REQUIRED WORK: Shown below is a listing with pictures; reproduce exactly, and only, the lines between the ones containing "leveringsbetingelser" and "de pinturas líquidas.", inclusive, leaving the pictures out.

※

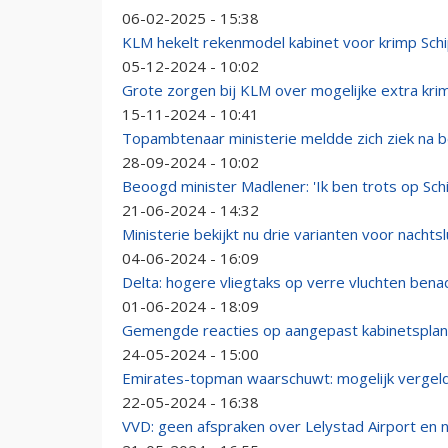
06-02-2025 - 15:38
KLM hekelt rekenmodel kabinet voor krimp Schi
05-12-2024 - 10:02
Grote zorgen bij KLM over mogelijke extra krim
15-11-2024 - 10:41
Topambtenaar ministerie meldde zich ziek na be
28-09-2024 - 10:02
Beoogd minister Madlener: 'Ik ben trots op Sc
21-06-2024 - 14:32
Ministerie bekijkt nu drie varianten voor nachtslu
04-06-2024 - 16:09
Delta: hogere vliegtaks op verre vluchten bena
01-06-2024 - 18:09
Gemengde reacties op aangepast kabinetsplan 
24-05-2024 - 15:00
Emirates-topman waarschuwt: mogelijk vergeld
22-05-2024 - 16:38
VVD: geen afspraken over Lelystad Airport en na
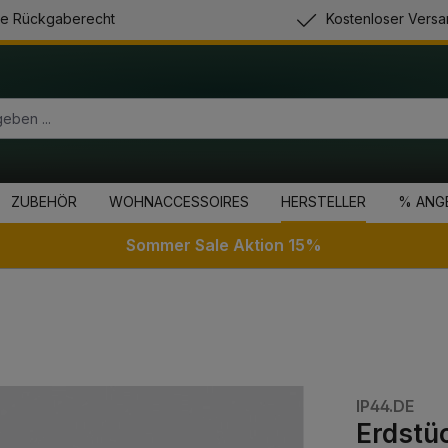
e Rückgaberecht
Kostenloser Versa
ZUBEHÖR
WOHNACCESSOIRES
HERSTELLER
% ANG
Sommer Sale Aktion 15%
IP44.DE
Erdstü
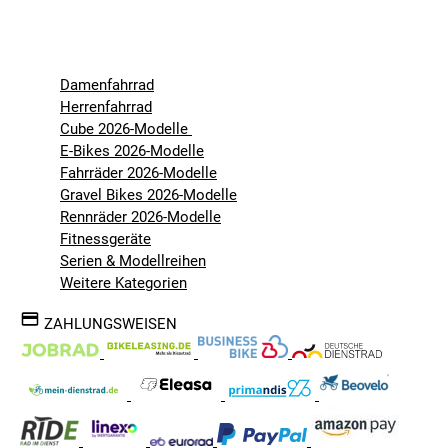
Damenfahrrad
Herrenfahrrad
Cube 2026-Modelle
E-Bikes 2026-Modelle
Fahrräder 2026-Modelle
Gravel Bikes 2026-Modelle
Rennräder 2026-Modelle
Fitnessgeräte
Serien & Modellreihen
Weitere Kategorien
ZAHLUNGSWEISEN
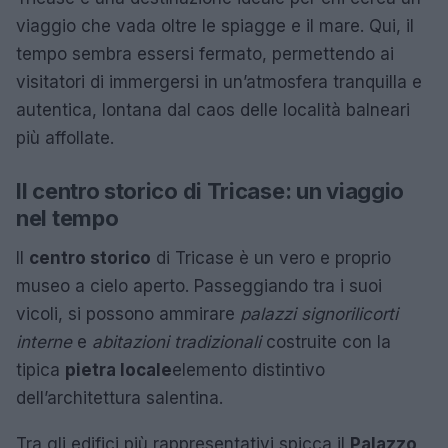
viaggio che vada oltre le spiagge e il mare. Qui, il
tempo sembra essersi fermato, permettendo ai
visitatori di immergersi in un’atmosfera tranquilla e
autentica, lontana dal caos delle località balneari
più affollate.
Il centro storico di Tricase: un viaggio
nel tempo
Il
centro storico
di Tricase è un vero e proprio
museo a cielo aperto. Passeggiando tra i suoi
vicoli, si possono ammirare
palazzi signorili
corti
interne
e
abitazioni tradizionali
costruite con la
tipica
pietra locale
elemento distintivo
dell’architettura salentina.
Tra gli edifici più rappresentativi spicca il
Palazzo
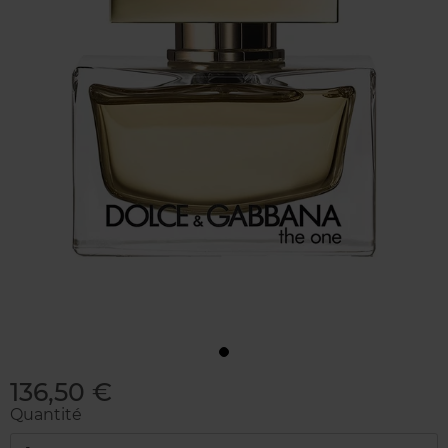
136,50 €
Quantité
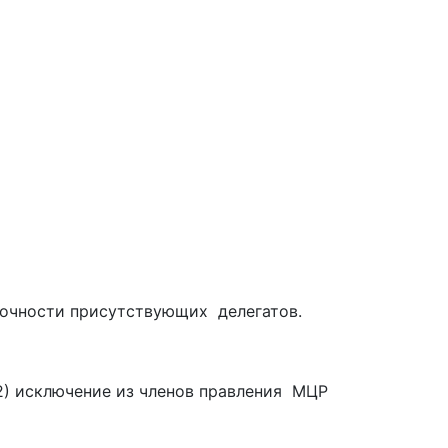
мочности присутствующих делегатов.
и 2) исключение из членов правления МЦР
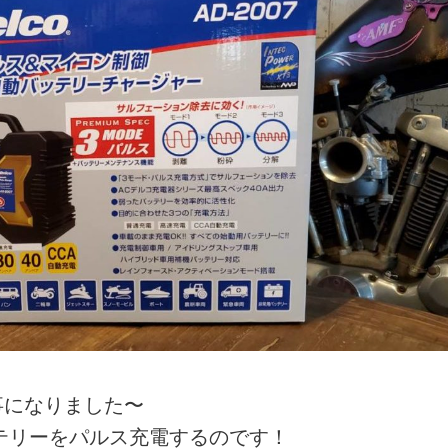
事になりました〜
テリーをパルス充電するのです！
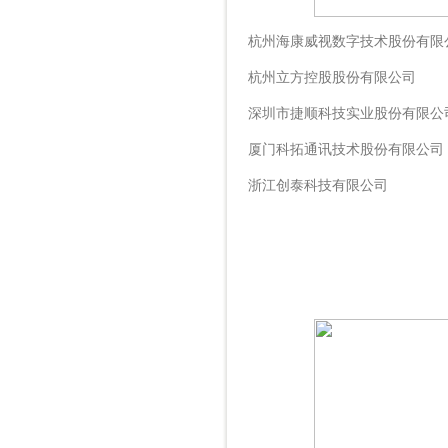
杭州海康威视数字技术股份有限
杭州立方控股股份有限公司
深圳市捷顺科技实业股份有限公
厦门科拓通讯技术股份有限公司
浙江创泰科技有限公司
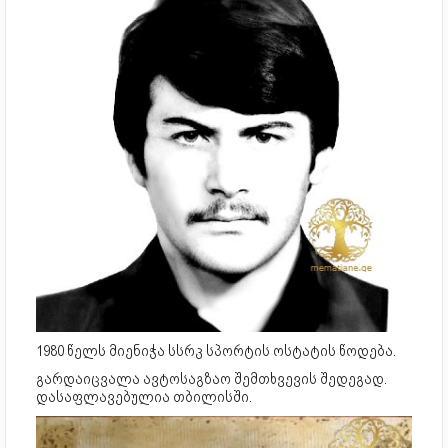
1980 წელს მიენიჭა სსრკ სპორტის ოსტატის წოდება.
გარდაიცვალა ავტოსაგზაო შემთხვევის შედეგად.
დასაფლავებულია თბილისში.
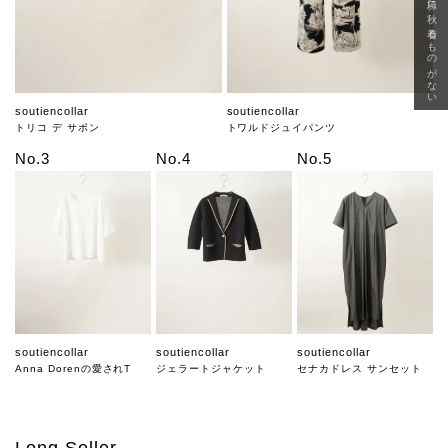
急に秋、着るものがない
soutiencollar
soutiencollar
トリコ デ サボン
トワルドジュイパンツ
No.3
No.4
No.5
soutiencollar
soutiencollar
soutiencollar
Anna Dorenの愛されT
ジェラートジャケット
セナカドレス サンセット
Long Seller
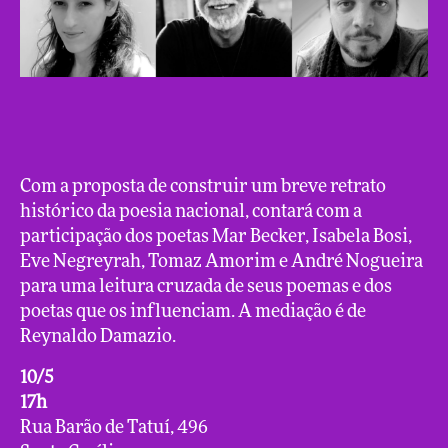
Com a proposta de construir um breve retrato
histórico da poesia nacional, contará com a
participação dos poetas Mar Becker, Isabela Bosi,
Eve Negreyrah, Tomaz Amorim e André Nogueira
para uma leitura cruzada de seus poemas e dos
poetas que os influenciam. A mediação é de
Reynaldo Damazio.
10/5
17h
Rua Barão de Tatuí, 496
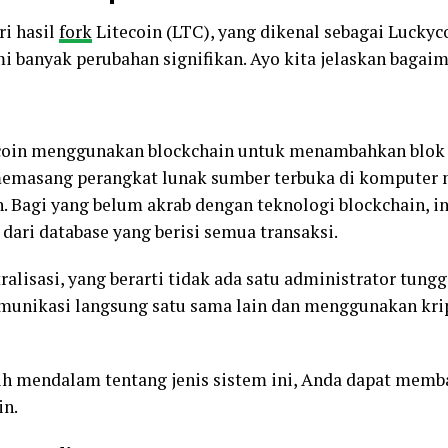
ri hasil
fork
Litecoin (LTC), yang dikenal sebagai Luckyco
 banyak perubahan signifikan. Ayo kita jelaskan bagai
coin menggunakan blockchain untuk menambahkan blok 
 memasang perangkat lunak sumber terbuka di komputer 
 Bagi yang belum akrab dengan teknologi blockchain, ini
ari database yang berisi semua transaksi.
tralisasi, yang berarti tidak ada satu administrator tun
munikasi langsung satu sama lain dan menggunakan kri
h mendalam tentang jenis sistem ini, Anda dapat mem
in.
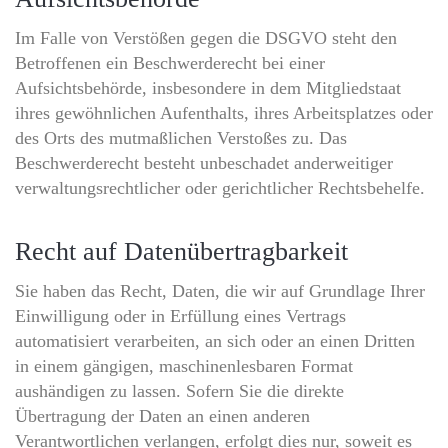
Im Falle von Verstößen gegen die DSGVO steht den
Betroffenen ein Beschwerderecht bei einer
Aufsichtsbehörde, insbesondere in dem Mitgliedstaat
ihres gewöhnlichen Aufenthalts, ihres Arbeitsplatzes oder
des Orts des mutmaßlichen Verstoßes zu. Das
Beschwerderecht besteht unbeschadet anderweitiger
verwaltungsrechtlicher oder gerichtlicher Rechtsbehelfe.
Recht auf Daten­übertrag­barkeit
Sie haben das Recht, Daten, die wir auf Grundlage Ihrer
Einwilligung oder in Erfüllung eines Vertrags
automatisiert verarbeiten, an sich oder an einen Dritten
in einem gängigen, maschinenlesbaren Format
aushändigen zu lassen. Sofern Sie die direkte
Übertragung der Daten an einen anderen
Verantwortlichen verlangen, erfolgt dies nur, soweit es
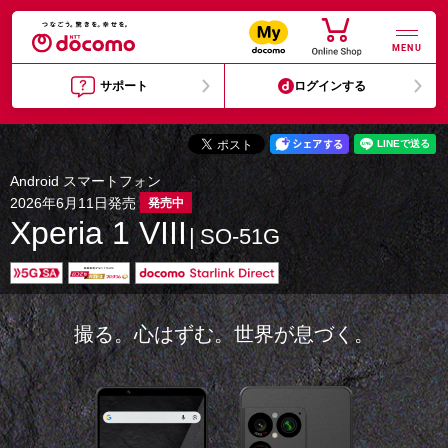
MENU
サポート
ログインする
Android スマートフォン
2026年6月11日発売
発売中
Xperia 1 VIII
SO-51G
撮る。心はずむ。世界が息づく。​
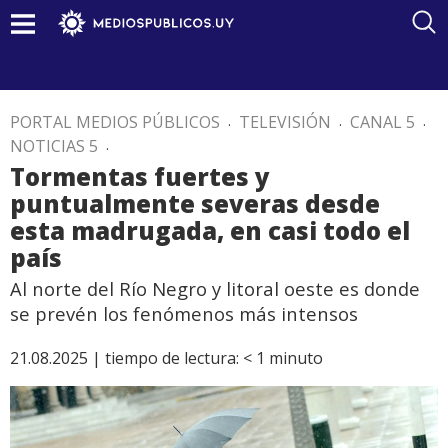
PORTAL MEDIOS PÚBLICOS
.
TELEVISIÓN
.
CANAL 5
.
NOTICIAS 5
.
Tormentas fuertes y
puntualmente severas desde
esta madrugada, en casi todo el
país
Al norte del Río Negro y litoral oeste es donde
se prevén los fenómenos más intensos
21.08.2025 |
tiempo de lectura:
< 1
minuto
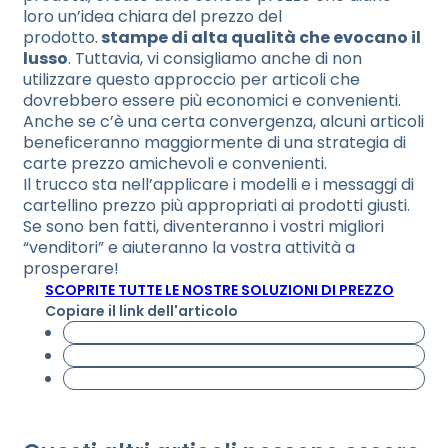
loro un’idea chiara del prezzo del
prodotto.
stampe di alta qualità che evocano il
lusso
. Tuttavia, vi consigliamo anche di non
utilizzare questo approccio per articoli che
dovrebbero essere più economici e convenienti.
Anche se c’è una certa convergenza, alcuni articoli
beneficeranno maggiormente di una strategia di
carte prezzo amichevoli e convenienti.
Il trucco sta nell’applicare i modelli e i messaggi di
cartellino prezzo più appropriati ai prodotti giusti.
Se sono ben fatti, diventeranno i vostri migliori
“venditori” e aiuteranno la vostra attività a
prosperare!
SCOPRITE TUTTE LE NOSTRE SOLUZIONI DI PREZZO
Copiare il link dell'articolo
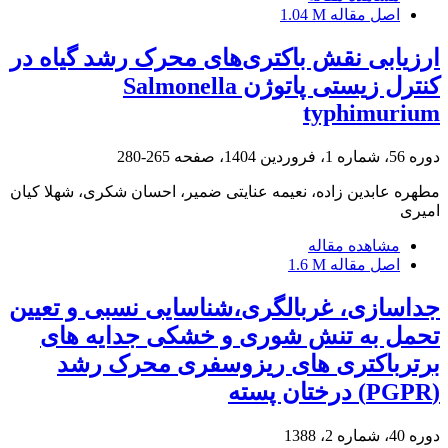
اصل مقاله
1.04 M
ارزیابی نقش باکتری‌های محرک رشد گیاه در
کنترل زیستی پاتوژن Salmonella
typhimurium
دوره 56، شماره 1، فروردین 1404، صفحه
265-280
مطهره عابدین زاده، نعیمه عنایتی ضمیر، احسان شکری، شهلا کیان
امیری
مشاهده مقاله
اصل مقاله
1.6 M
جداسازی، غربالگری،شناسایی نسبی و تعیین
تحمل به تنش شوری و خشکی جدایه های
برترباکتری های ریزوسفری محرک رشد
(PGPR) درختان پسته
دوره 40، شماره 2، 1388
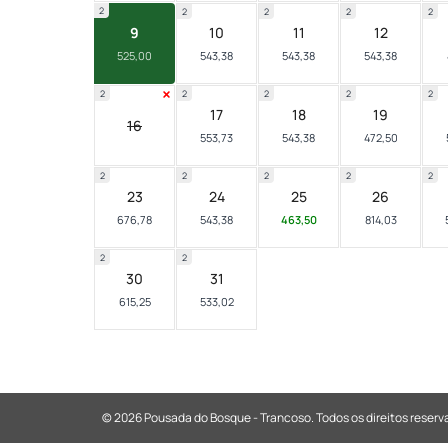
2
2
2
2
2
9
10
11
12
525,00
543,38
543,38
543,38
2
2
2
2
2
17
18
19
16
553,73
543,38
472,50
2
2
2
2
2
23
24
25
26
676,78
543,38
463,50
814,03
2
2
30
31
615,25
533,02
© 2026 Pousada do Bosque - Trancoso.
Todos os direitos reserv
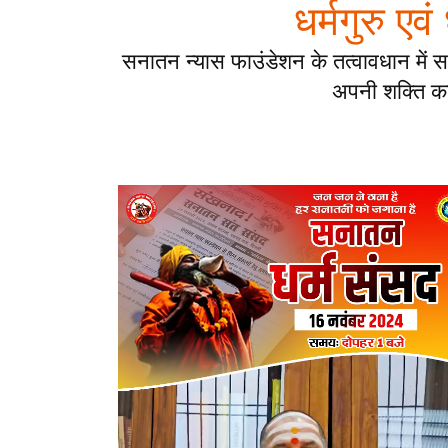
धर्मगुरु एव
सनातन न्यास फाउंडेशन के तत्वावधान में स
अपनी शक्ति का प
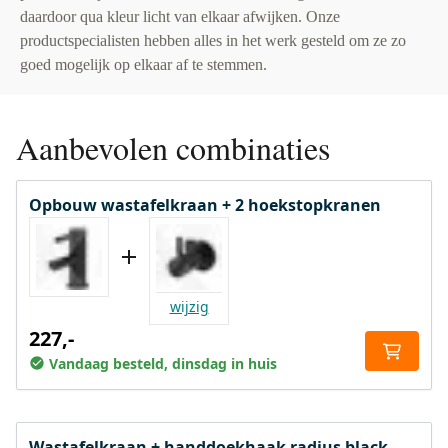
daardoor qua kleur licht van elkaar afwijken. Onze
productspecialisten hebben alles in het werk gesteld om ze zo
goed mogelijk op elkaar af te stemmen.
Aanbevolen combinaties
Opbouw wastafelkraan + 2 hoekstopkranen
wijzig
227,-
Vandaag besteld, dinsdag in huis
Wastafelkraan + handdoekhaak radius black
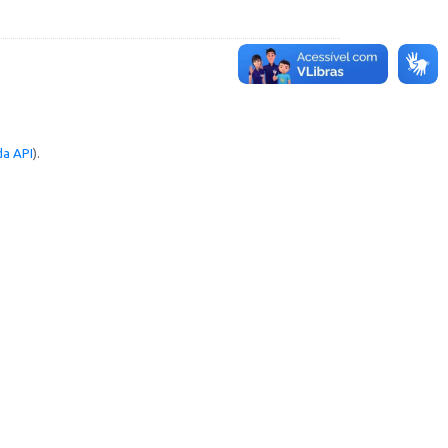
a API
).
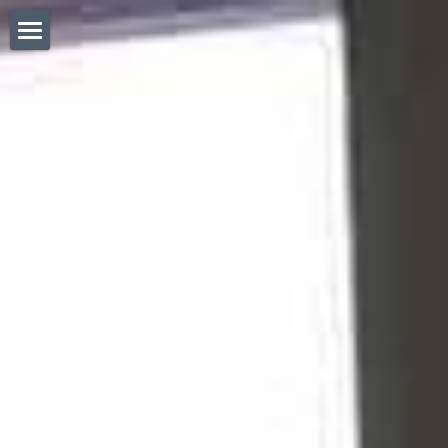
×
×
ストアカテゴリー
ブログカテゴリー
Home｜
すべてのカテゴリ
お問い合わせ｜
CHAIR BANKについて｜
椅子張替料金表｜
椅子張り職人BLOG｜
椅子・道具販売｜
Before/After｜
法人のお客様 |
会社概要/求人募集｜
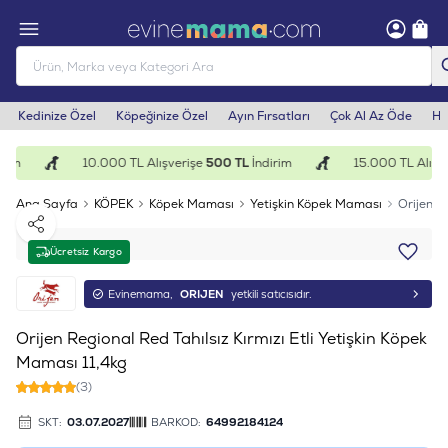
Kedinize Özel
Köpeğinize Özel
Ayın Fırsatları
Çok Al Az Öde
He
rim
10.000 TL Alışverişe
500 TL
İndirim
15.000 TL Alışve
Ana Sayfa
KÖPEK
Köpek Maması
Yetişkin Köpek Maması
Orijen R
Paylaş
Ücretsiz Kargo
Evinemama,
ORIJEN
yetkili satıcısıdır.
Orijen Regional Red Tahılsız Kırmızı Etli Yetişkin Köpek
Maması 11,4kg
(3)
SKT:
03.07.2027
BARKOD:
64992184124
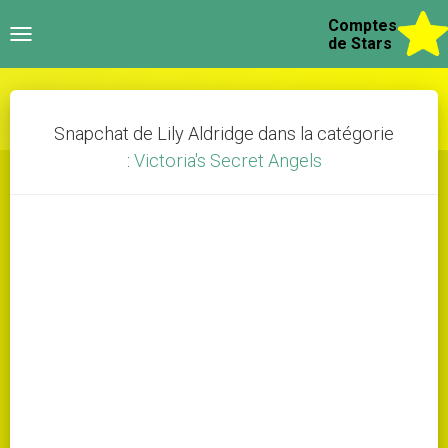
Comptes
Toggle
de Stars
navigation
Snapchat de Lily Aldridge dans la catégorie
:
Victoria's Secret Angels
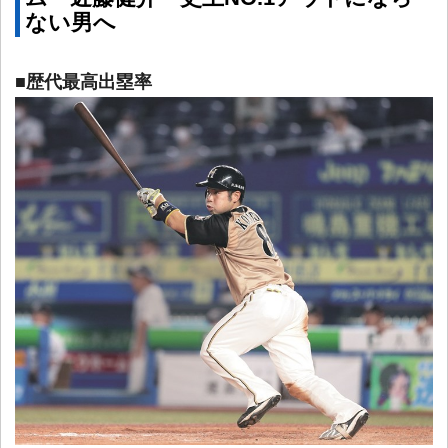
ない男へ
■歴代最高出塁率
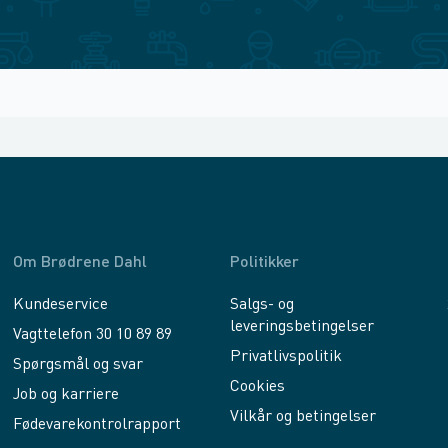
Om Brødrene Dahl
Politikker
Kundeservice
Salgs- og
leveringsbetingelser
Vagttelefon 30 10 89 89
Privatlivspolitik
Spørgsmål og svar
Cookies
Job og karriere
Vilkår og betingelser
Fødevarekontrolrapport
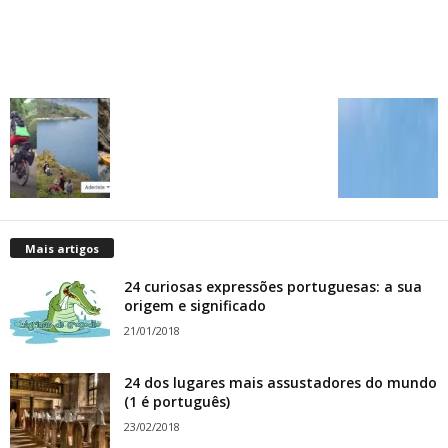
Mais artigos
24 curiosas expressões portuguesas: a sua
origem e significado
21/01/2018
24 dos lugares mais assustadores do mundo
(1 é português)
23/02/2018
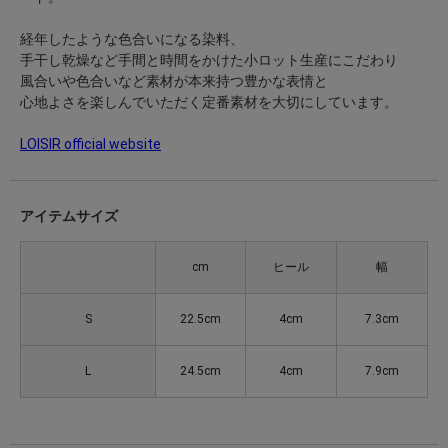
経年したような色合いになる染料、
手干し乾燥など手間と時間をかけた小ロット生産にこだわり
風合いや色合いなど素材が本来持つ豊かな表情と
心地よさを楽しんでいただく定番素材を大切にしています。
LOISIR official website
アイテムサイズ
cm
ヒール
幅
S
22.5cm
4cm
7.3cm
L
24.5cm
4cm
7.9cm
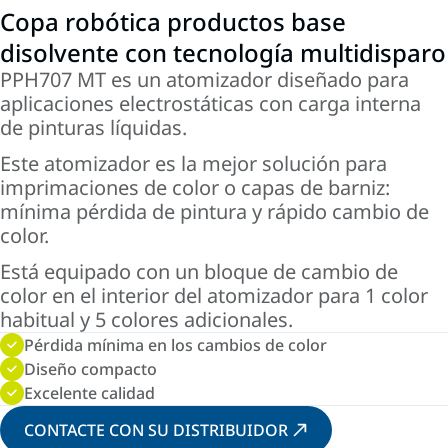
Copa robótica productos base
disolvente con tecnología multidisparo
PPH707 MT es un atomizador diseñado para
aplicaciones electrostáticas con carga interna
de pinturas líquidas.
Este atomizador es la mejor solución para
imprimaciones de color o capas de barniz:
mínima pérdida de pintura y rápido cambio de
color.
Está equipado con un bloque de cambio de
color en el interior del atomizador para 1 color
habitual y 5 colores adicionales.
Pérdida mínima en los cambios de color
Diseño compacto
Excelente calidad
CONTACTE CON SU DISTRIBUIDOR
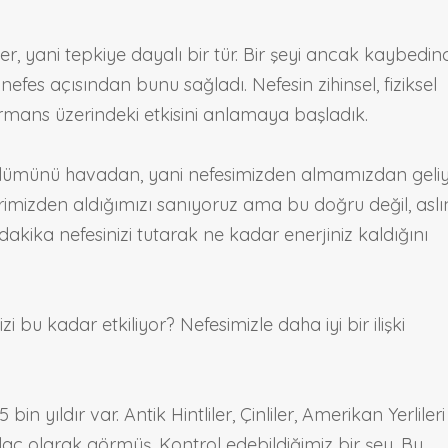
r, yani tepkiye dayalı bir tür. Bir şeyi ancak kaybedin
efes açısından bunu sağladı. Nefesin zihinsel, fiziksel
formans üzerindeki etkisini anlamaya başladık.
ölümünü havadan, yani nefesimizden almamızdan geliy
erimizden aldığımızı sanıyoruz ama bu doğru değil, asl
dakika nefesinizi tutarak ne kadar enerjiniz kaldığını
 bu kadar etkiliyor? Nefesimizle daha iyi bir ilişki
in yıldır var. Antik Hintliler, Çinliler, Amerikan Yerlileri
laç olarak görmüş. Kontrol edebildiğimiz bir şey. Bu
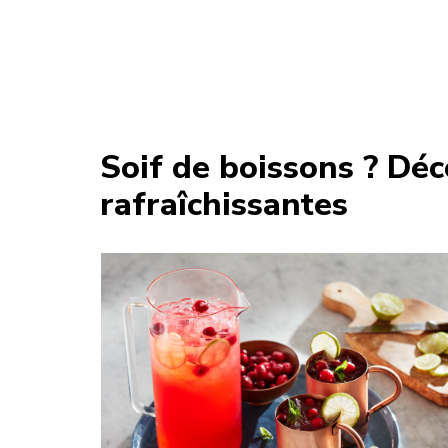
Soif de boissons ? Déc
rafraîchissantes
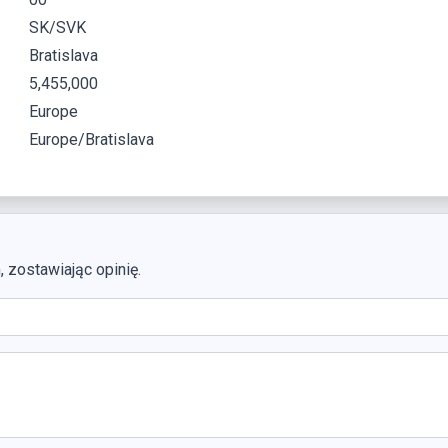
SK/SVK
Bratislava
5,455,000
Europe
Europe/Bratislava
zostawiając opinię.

※

RESULT:
leveringsbetingelser
Vagttelefon 30 10 89 89
Privatlivspolitik
Spørgsmål og svar
Cookies
Job og karriere
Vilkår og betingelser
Fødevarekontrolrapport
Mais artigos
24 curiosas expressões portuguesas: a sua
origem e significado
21/01/2018
24 dos lugares mais assustadores do mundo
(1 é português)
23/02/2018
経年したような色合いになる染料、
手干し乾燥など手間と時間をかけた小ロット生産にこだわり
風合いや色合いなど素材が本来持つ豊かな表情と
心地よさを楽しんでいただく定番素材を大切にしています。
LOISIR official website
アイテムサイズ
cm
ヒール
幅
S
22.5cm
4cm
7.3cm
L
24.5cm
4cm
7.9cm
Copa robótica productos base
disolvente con tecnología multidisparo
PPH707 MT es un atomizador diseñado para
aplicaciones electrostáticas con carga interna
de pinturas líquidas.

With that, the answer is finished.